6. The guy in charge of the Motion Picture Academy, or whoever runs this thing, talked all about how movies are about storytelling, telling stories, no matter what era, no matter the technology. Ten minutes later, Robert Altman got his honorary Oscar, and said something like, "Movies are not about storytelling. They're about characters." They should all agree on some talking points. Directly contradicted the other guy. I thought that was funny.
7. I counted three times someone said movies are made to be seen on the big screen, big special effects, go to the movies. There might have been more. The subtext I kept reading into it -- "Stop downloading movies! Stop it! We don't like it! Stop doing that!"
8. Richard Pryor got the final spot in the death montage. I thought it would have been Shelly WInters. It was a pretty lean year for famous actor deaths, which is good I guess. The death montage is always a little weird to me, because it's pretty clear they stagger the names to spread out the applause and get it building toward the end, and it seems pretty disrespectful to the people in there who get no applause or come right before or after someone who gets a lot of applause, and noticeably get ignored. It's kind of an insult. They should cut the sound on that -- not air the applause, just let us see the montage without hearing the differential levels of applause. Alternatively, they could replace the montage with the soon-to-be-dead montage, where they show images of all the actors they think will die in the coming year. Or the your-career-is-dead montage, of the former winners now desperately trying to find work. Or the ones who got divorced in the past year. That would be an interesting montage.

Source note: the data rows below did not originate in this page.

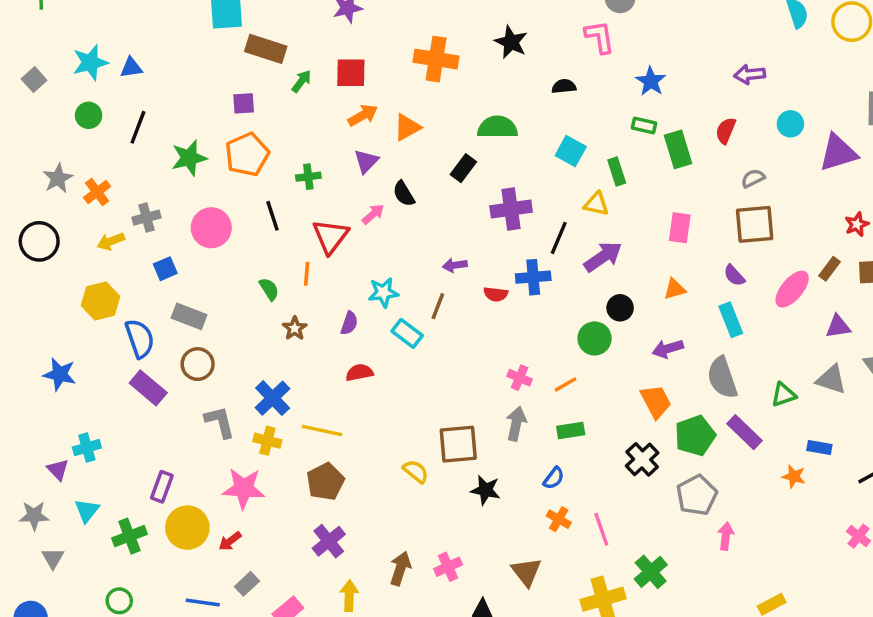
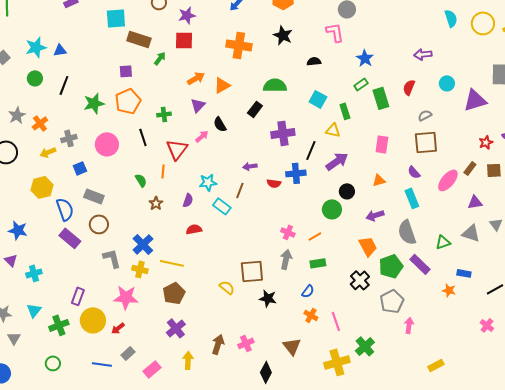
red square: (351, 73) -> (184, 40), moved
green rectangle: (644, 126) -> (361, 84), turned -48
purple triangle: (58, 470) -> (11, 260), moved

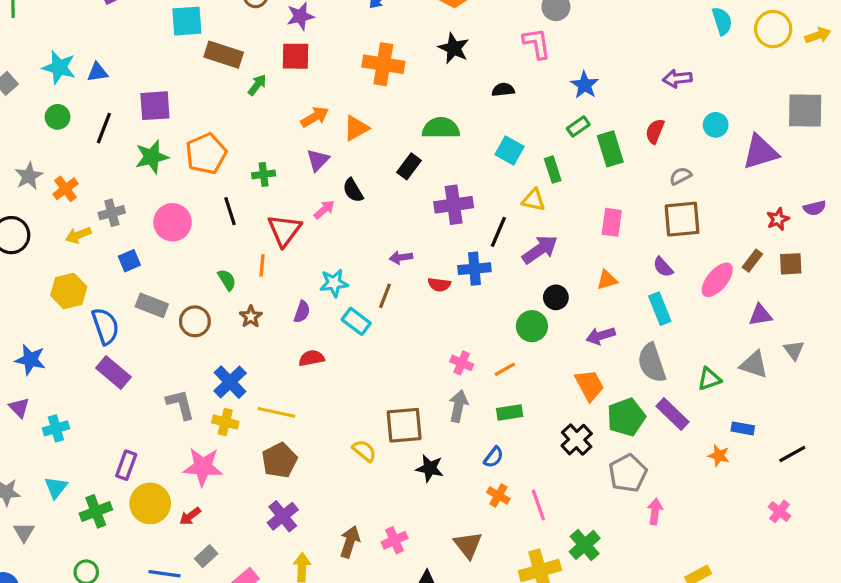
cyan star: (36, 47) -> (59, 67), turned 30
purple square: (126, 71) -> (155, 106), moved, size x1.5
brown circle: (99, 224) -> (195, 321), moved

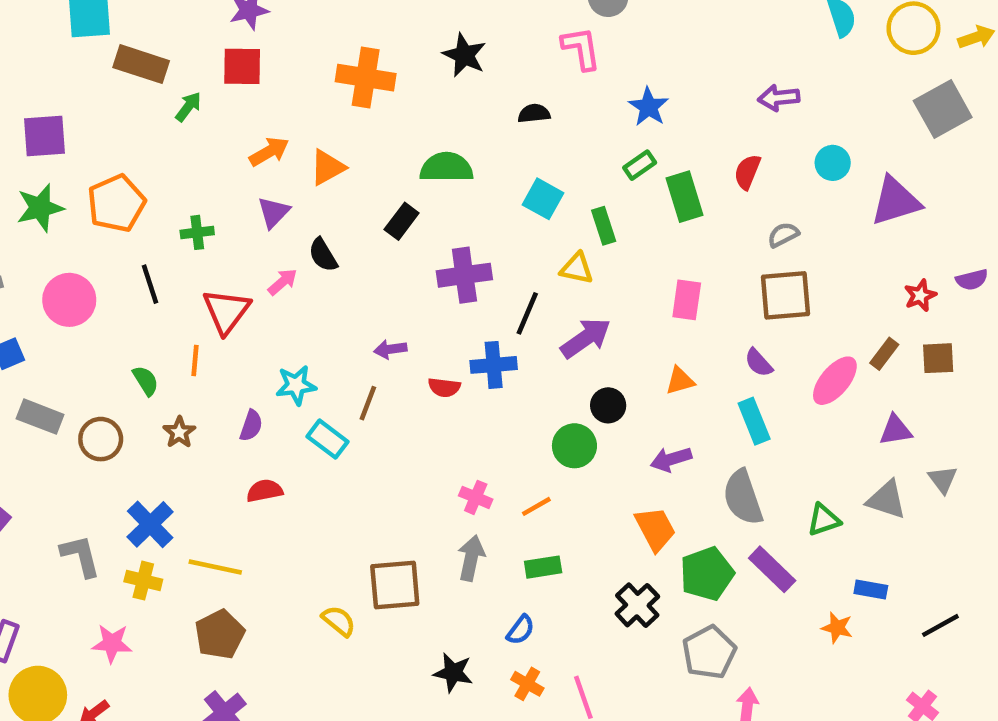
gray square: (805, 110) -> (943, 109), moved, turned -30
pink star: (203, 467) -> (112, 643), size x0.7
black star: (430, 468) -> (453, 673), moved

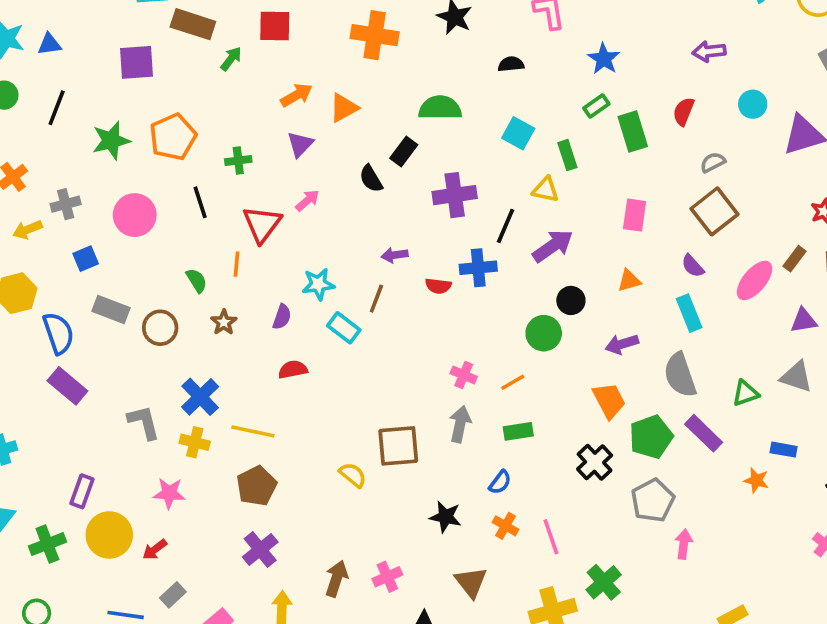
purple square: (45, 136) -> (137, 62), moved
black semicircle: (323, 255) -> (371, 179), moved
brown square: (786, 295) -> (715, 211), turned -33

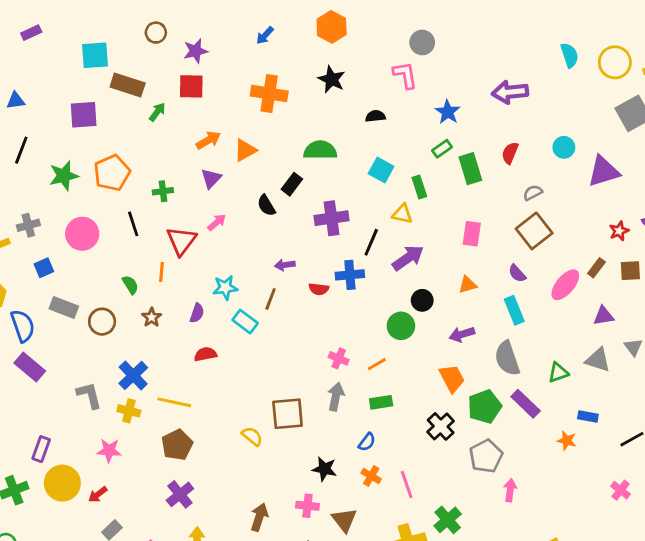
purple arrow: (709, 51) -> (510, 92), moved, size x1.4
pink cross: (387, 577) -> (307, 506), moved, turned 30
brown arrow: (336, 579) -> (259, 517), moved

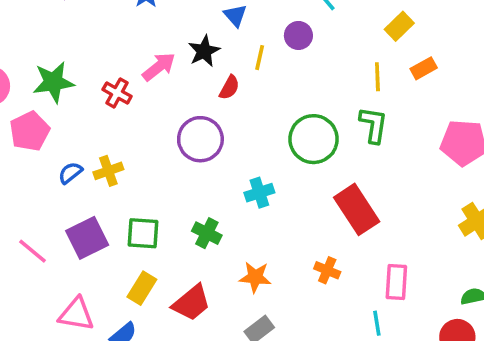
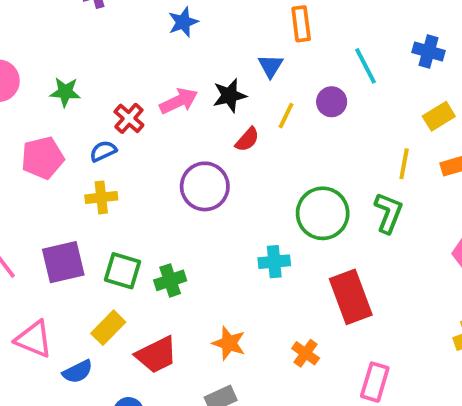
green star: (53, 82) -> (65, 92), size x0.7
pink pentagon: (30, 131) -> (43, 158), moved
blue semicircle: (70, 173) -> (103, 151), moved
cyan cross: (259, 193) -> (274, 262), moved
green cross: (207, 233) -> (170, 280), moved, turned 32

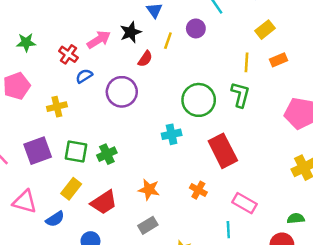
blue semicircle: (103, 151) -> (84, 76), moved
pink rectangle: (375, 382) -> (245, 203), turned -70

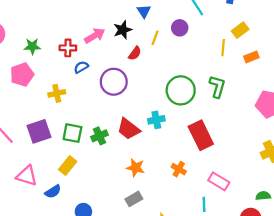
green star: (26, 42) -> (32, 46), moved
red cross: (68, 54) -> (68, 48), turned -35
yellow line: (247, 62) -> (223, 48), moved
red trapezoid: (104, 202) -> (128, 129), moved, turned 70

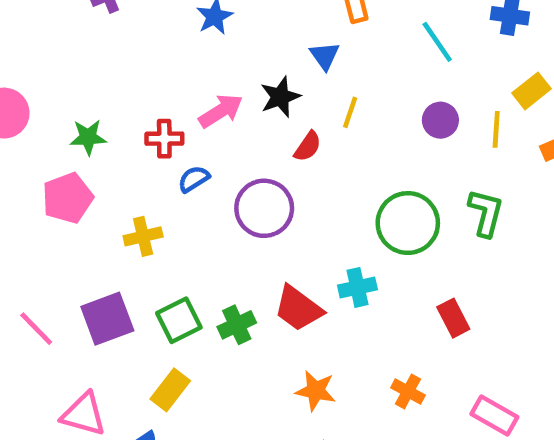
purple circle: (180, 28) -> (440, 120), moved
green square: (72, 133) -> (179, 320), turned -36
red rectangle: (201, 135) -> (453, 318), size x0.6

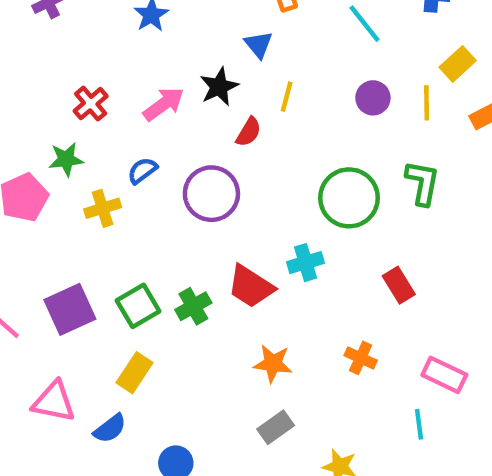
green star: (88, 137) -> (66, 159), moved
red cross: (164, 139) -> (91, 104), moved, turned -36
yellow cross: (143, 236) -> (103, 208), moved

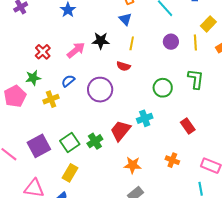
blue triangle: (259, 45) -> (125, 19), moved
black star: (219, 87) -> (101, 41), turned 30
red semicircle: (249, 132) -> (123, 66), moved, turned 80
green circle: (349, 198) -> (163, 88), size x0.7
red trapezoid: (251, 286) -> (120, 131), turned 100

9. Why was Jack Nicholson wearing sunglasses indoors?
10. Whenever someone mentioned any black person, it seemed like the camera went right to Jamie Foxx. Whenever someone mentioned Memoirs of a Geisha, the camera went right to Ang Lee. Whenever someone mentioned anything else, it went to Matt Dillon.
11. Reese Witherspoon and Broadway actress Kristin Chenoweth could be sisters.
12. Paul Haggis didn't give his co-writer a chance to say anything when they won for screenplay -- they played the music before he was done talking. Haggis Hogged It. That's sort of alliterative. That's what I'm going for.
I only watched 10 minutes, but saw the "epic" montage. I completely agree that it was a not-so-subtle attempt to discourage illegal downloading/video on demand/portable video players/anything that does't fit the $10 per ticket theater profit model.
Posted by: gunner | March 06, 2006 at 09:44 AM
Did you see that the woman who sang the Crash song was the same as Toby's ex-wife on West Wing?
Posted by: Archana | March 06, 2006 at 10:23 AM
Did you see Dolly Parton's breasts? That is not normal.
Posted by: Sanya | March 06, 2006 at 07:09 PM
"Reese Witherspoon and Broadway actress Kristin Chenoweth could be sisters."
Have you seen "Wicked"? I spent the first 10 minutes convincing myself that that was NOT Reese Witherspoon up there.